You know what it’s like when you’re in a foreign country, say France, and a French guy is talking a blue streak at you? You struggle to comprehend even a bit, and then just figure “what the heck”. How hard can it be to dash off a few French phrases? So you throw yourself into the exchange with great confidence.

This conversational strategy once resulted in me telling my French foreign exchange family that I was pregnant, when I was – in fact – simply full from the festive, French lunch we’d just enjoyed. I think they were relieved the trampy, American high schooler was staying with them for only a week versus an entire semester. (Editor’s note: Just to be clear, I was not pregnant in high school, in France or in any other country. I was just confused about verb conjugation.)     

This is the same feeling I had last night when cocktailing with my friend Audrey. You see Audrey is a banker. She not only balances her check book. She also knows her credit score and all about the intricacies of home equity loans. Many of the phrases that trip off Audrey’s tongue do – in fact – sound like French to me. But I nod sagely and pretend that I am a responsible adult who also balances her checkbook, knows her credit score and – of course – has a home equity loan. (Editor’s note: If I could use it at Sephora I would most definitely have one.)

This exchange led me to think up a new category for the blog: “What Experts Wish You Knew”. This will be an occasional feature where I grill my various friends about their area of expertise and share it with you.
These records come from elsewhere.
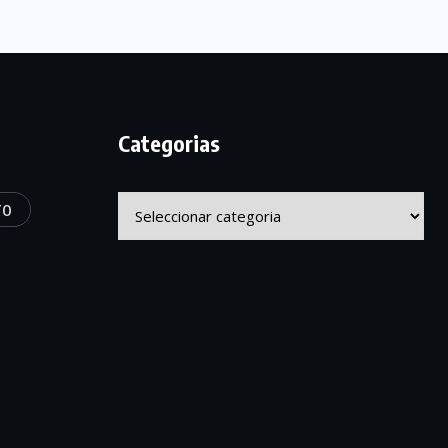
Categorias
Categorias
TO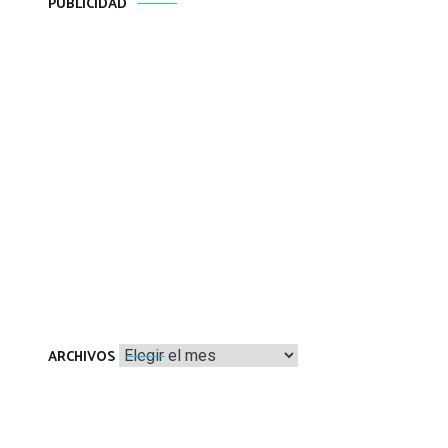
PUBLICIDAD
Archivos
ARCHIVOS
Did I write friends? I meant “industry experts”.

So, to kick it off, here’s what my Banking Guru has to say… In a nutshell, home equity loans are the bomb. You apply for one. If you qualify, you get a line of credit that you can use any time within the next several years in case of emergency or in case of immediate need to go on vacation in the tropics. The options are endless. So are the banks out there. You’ve gotta shop around (like shopping’s a chore!), but there are lenders out there who won’t charge you if you don’t end up using the home equity line. They won’t even charge you for the application.

In these recessionary times, it’s like a security blanket. Almost as good as the Snoopy one you had back in the day. Consult your own favorite banker and/or tax advisor for further details.